— WHAT IS EXPECTED —
Where a line of the material contains the string "Rosier", copy that line.

BEGIN

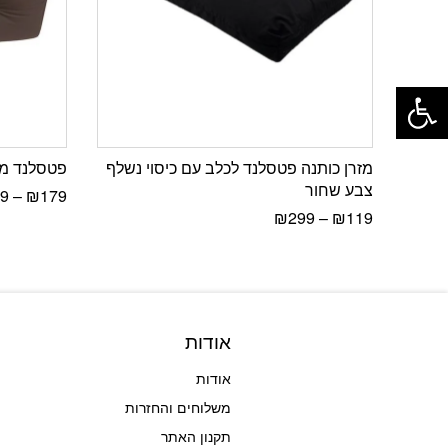
פתח סרגל נגישות
מזרן כותנה פטסלנד לכלב עם כיסוי נשלף
פטסלנד מי
צבע שחור
9
–
₪
179
₪
299
–
₪
119
אודות
אודות
משלוחים והחזרות
תקנון האתר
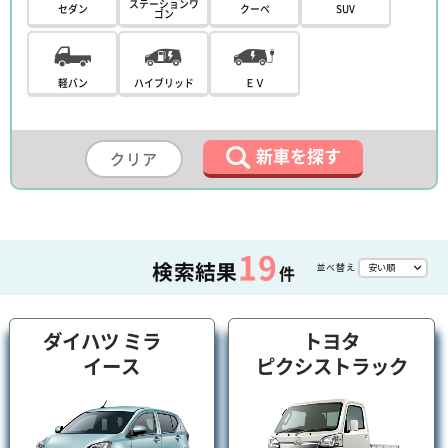
ステーションワ
セダン
クーペ
SUV
ゴン
軽バン
ハイブリッド
ＥＶ
新車を探す
クリア
19
検索結果
並べ替え
件
ダイハツ ミラ
トヨタ
イース
ピクシストラック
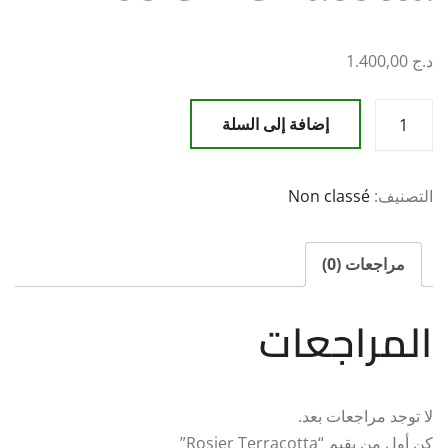
د.ج
1.400,00
كمية
إضافة إلى السلة
Rosier
Terracotta
التصنيف:
Non classé
مراجعات (0)
المراجعات
لا توجد مراجعات بعد.
كن أول من يقيم “Rosier Terracotta”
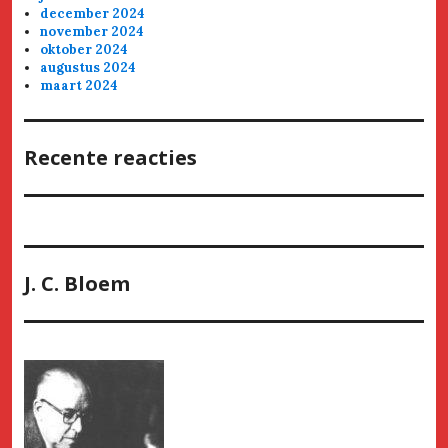
december 2024
november 2024
oktober 2024
augustus 2024
maart 2024
Recente reacties
J. C. Bloem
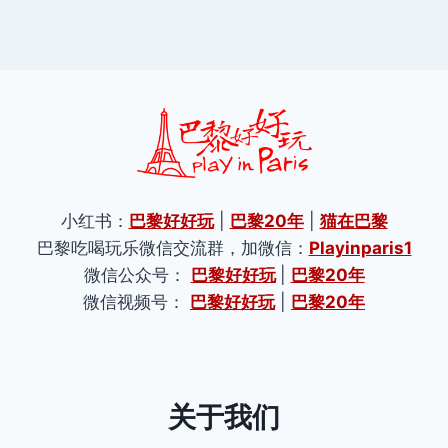
小红书：
巴黎好好玩
|
巴黎20年
|
猫在巴黎
巴黎吃喝玩乐微信交流群，加微信：
Playinparis1
微信公众号：
巴黎好好玩
|
巴黎20年
微信视频号：
巴黎好好玩
|
巴黎20年
关于我们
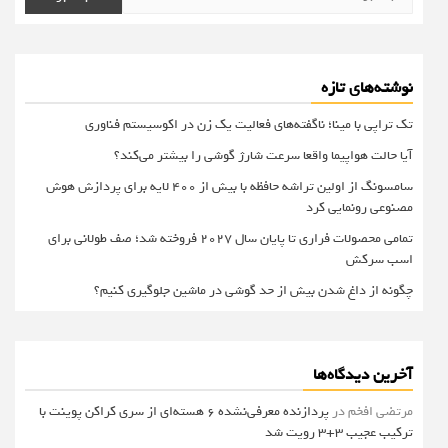
برای:
نوشته‌های تازه
تک تراپی با مینا؛ ناگفته‌های فعالیت یک زن در اکوسیستم فناوری
آیا حالت هواپیما واقعا سرعت شارژ گوشی را بیشتر می‌کند؟
سامسونگ از اولین تراشه حافظه با بیش از ۴۰۰ لایه برای پردازش هوش
مصنوعی رونمایی کرد
تمامی محصولات فراری تا پایان سال ۲۰۲۷ فروخته شد؛ صف طولانی برای
اسب سرکش
چگونه از داغ شدن بیش از حد گوشی در ماشین جلوگیری کنیم؟
آخرین دیدگاه‌ها
مرتضی افخم
در
پردازنده معرفی‌نشده 6 هسته‌ای از سری کراکن پوینت با
ترکیب عجیب 3+3 رویت شد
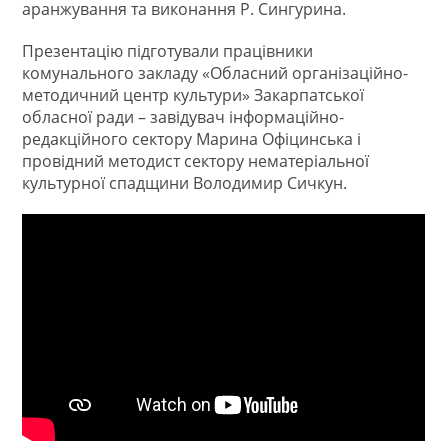
аранжування та виконання Р. Сингурина.
Презентацію підготували працівники
комунального закладу «Обласний організаційно-
методичний центр культури» Закарпатської
обласної ради – завідувач інформаційно-
редакційного сектору Марина Офіцинська і
провідний методист сектору нематеріальної
культурної спадщини Володимир Сичкун.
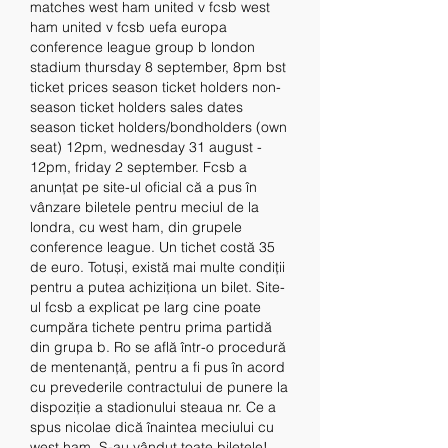
matches west ham united v fcsb west 
ham united v fcsb uefa europa 
conference league group b london 
stadium thursday 8 september, 8pm bst 
ticket prices season ticket holders non-
season ticket holders sales dates 
season ticket holders/bondholders (own 
seat) 12pm, wednesday 31 august - 
12pm, friday 2 september. Fcsb a 
anunțat pe site-ul oficial că a pus în 
vânzare biletele pentru meciul de la 
londra, cu west ham, din grupele 
conference league. Un tichet costă 35 
de euro. Totuși, există mai multe condiții 
pentru a putea achiziționa un bilet. Site-
ul fcsb a explicat pe larg cine poate 
cumpăra tichete pentru prima partidă 
din grupa b. Ro se află într-o procedură 
de mentenanță, pentru a fi pus în acord 
cu prevederile contractului de punere la 
dispoziție a stadionului steaua nr. Ce a 
spus nicolae dică înaintea meciului cu 
west ham. S-au vândut toate biletele! 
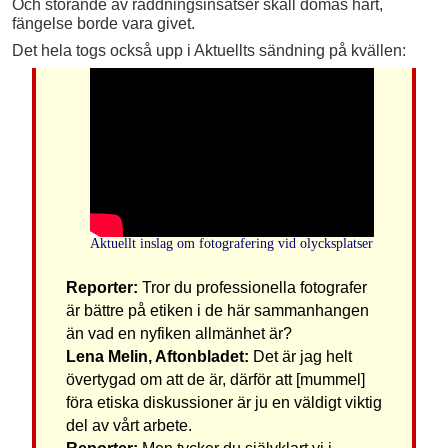
Och störande av räddningsinsatser skall dömas hårt,
fängelse borde vara givet.
Det hela togs också upp i Aktuellts sändning på kvällen:
Aktuellt inslag om fotografering vid olycksplatser
Reporter:
Tror du professionella fotografer
är bättre på etiken i de här sammanhangen
än vad en nyfiken allmänhet är?
Lena Melin, Aftonbladet:
Det är jag helt
övertygad om att de är, därför att [mummel]
föra etiska diskussioner är ju en väldigt viktig
del av vårt arbete.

END

— EXERCISE RESPONSE —
Rosier
كن أول من يقيم “Rosier Terracotta”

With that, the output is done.